Hochbeet für die Terrasse selber bauen

Wir zeigen, wie Sie Hochbeete für Kräuter und Co. selber bauen können.

Die eigene Terrasse kann auf unterschiedliche Arten verschönert werden. Zu einem ansprechenden Set an Gartenmöbel passen üblicherweise auch schöne Pflanzen, die selbst angebaut werden können. Dafür sind vor allem Hochbeete geeignet, die allerdings im Handel schnell teuer werden können. Für begeisterte Handwerker und Renovierer gibt es allerdings eine Möglichkeit, die Untersätze für Gemüse, Pflanzen und Kräuter selbst herzustellen.

Welches Material und welche Werkzeuge werden benötigt?

Um das Vorhaben des eigenen Hochbeets in die Tat umzusetzen, muss vorab das richtige Material besorgt werden. Das fertige Beet besteht aus Holz Dabei handelt es sich auch um das teuerste Utensil des Einkaufs. Wer hier etwas Geld sparen möchte, sollte auf saisonale Angebote des Baumarktes warten. Im optimalen Fall können die eigenen Ausgaben um teilweise 20 bis 30 Prozent gesenkt werden. Benötigt wird:

  • Kanthölzer und Latten 
  • Seitenteile
  • Teichfolie und Drahtgitter
  • Schrauben für Kanthölzer und Latten

Zur Anfertigung des eigenen Hochbeets sollte bei Bedarf auch Werkzeug und wichtige Utensilien nachgekauft werden. Für die notwendige Montage wird ein Akkuschrauber sowie eine Bohrmaschine benötigt. Außerdem sollte eine Stich- oder Handkreissäge für das Schneiden der Hölzer vorhanden sein. Ebenso wird ein Seitenschneider benötigt. Um eine möglichst genaue Arbeit durchzuführen, gehören auch Winkel, Zollstock, Wasserwaage und eine Schraubzwinge dazu.

Die Anfertigung des Grundrisses

Zunächst müssen die Hölzer, Latten und Dielen auf die gewünschte Länge zugeschnitten werden. Je nachdem, ob das Beet eher quadratisch oder rechteckig aussehen soll, müssen die Schnitte entsprechend ausfallen. Um Langlebigkeit zu garantieren, kann vor der Montage auch ein Holzschutz bzw. Lack aufgetragen werden.

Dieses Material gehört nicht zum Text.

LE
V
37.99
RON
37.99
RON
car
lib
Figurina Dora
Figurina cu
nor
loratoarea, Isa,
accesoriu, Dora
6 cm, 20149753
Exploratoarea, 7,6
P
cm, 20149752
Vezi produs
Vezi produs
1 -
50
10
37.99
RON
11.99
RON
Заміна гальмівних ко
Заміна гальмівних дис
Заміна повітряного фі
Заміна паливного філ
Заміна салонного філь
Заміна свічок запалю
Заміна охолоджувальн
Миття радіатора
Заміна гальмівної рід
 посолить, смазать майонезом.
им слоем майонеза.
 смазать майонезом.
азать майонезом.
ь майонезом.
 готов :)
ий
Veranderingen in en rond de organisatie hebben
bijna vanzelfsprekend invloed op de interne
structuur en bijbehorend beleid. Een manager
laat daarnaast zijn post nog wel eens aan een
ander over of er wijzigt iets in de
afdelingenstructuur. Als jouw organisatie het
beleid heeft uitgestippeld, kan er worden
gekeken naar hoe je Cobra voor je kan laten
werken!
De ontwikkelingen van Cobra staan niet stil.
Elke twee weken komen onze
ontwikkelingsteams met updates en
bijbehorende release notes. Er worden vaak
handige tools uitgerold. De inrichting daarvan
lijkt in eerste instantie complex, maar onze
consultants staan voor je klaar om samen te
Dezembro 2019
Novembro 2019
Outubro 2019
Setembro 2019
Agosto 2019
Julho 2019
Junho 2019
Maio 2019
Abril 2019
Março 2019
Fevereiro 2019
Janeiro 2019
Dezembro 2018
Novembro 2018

Anschließend können die Latten vormontiert werden. Jede Seite sollte aus insgesamt drei Latten bestehen. Dadurch ist genügend Platz und auch Stabilität vorhanden. Hier kommen auch die Seitenteile zum Einsatz, die zwischen den Hölzern zur zusätzlichen Befestigung angebracht werden. Der empfohlene Abstand liegt hier bei einem Zentimeter.

Steht der Grundriss mit vier Seiten, können anschließend die Kanthölzer in die Ecken geschraubt werden, um die einzelnen Seiten miteinander zu verbinden. Um diesen Schritt möglichst problemlos durchzuführen, sollten die fertigen Enden mithilfe der Schraubzwingen vor dem Einsturz bewahrt werden. Zur Sicherheit schadet es nicht, eine weitere Person um Hilfe zu bitten.

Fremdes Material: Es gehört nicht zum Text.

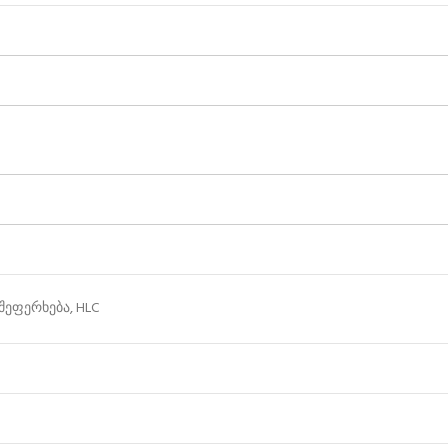
შეფერხება, HLC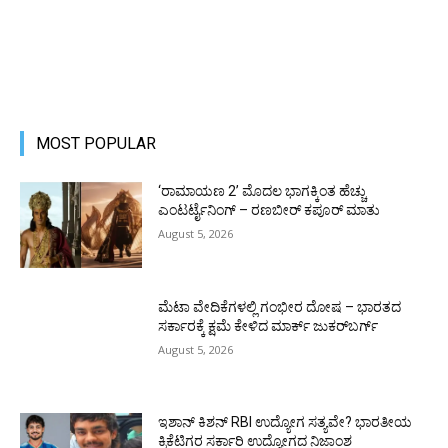
MOST POPULAR
‘ರಾಮಾಯಣ 2’ ಮೊದಲ ಭಾಗಕ್ಕಿಂತ ಹೆಚ್ಚು
ಎಂಟರ್ಟೈನಿಂಗ್ – ರಣಬೀರ್ ಕಪೂರ್ ಮಾತು
August 5, 2026
ಮೆಟಾ ವೇದಿಕೆಗಳಲ್ಲಿ ಗಂಭೀರ ದೋಷ – ಭಾರತದ
ಸರ್ಕಾರಕ್ಕೆ ಕ್ಷಮೆ ಕೇಳಿದ ಮಾರ್ಕ್ ಜುಕರ್‌ಬರ್ಗ್
August 5, 2026
ಇಶಾನ್ ಕಿಶನ್ RBI ಉದ್ಯೋಗ ಸತ್ಯವೇ? ಭಾರತೀಯ
ಕ್ರಿಕೆಟಿಗರ ಸರ್ಕಾರಿ ಉದ್ಯೋಗದ ನಿಜಾಂಶ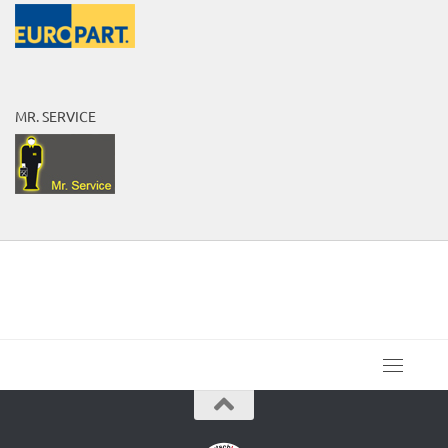
MR. SERVICE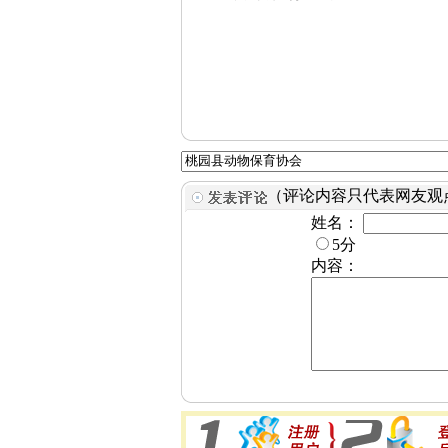
（评论内容只代表网友观
姓名：
5分
内容：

Die letzten Schritte zum Schutz

In weiterer Folge gilt es, dem zukünftigen Gewächs die besten Rahmenbedingungen zu ermöglichen. Dazu wird zunächst die Teichfolie benötigt. Sie dient dazu, eine Barriere zwischen der nassen Erde und dem Holz zu schaffen. Andernfalls wird es nicht lange dauern, bis das selbst gebaute Beet ersetzt werden muss. Bevor die Folie festgemacht wird, sollte auf die richtigen Maße geachtet werden. Zur Befestigung reicht es völlig aus, einen herkömmlichen Tacker zu benutzen.

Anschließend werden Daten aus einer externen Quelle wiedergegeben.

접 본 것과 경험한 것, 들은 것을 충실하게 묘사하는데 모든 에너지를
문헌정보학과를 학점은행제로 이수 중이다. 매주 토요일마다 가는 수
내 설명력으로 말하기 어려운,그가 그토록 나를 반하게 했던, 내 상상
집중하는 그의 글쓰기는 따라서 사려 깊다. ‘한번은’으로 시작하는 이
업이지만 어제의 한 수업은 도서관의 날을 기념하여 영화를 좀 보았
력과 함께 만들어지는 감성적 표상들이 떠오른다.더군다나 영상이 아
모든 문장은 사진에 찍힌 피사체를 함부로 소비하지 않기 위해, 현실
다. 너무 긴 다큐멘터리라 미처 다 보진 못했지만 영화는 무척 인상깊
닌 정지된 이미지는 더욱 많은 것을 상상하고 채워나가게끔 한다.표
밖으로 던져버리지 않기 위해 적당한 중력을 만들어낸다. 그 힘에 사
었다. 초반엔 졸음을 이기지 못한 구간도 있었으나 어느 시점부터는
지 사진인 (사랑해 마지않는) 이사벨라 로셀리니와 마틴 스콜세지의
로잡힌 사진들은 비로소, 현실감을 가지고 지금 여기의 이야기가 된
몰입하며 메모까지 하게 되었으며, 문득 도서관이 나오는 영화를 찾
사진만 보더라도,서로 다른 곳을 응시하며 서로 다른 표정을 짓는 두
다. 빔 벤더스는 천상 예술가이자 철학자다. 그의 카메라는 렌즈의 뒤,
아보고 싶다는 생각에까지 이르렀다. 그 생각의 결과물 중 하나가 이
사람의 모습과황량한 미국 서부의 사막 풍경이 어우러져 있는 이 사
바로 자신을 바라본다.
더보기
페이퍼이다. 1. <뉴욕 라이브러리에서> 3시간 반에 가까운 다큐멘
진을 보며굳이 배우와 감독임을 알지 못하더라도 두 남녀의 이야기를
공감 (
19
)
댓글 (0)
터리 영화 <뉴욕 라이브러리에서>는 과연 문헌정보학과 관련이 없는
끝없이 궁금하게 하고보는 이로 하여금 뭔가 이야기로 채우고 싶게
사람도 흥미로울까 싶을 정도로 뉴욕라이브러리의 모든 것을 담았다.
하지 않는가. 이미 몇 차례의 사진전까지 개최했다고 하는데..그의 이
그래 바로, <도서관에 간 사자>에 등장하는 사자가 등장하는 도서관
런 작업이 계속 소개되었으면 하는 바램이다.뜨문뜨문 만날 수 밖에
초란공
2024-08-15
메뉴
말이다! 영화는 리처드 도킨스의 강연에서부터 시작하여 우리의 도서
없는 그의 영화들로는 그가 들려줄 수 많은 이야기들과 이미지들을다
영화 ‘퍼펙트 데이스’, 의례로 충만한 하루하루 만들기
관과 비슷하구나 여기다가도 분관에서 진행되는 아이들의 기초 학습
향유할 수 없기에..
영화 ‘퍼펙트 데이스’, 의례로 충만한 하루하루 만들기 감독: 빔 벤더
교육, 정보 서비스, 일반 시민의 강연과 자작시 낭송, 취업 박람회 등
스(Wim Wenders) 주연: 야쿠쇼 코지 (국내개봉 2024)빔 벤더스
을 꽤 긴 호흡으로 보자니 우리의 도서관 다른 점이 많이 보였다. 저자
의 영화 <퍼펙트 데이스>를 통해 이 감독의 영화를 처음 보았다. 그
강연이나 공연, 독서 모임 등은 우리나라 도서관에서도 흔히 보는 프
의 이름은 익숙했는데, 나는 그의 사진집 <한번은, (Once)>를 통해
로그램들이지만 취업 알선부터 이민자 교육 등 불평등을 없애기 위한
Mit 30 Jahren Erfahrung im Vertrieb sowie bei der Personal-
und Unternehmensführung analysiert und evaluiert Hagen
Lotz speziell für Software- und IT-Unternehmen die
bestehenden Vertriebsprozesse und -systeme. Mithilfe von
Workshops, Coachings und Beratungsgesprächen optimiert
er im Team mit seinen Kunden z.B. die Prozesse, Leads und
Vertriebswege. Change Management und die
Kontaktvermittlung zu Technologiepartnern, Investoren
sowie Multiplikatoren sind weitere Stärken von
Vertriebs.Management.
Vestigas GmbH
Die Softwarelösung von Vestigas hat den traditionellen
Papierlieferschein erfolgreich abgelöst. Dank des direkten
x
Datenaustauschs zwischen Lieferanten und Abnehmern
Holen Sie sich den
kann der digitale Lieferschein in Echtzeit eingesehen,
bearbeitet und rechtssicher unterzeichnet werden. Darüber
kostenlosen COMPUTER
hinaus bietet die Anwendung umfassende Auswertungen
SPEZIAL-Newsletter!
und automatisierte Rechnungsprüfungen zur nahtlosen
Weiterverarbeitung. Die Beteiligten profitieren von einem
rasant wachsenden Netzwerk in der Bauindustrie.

Jetzt fehlt nur noch die Montierung des Drahtgitters. Diese Vorrichtung dient primär dazu, das selbst gebaute Holzbeet vor Schädigungen von Außen zu bewahren. Insbesondere Wühlmäuse, die sich besonders gerne im Garten aufhalten, können nun effektiv an der Beschädigung des eigenen Anbaus gehindert werden. Zur ordentlichen Befestigung kann auch in diesem Fall auf die zuvor genutzten Tacker zurückgegriffen werden.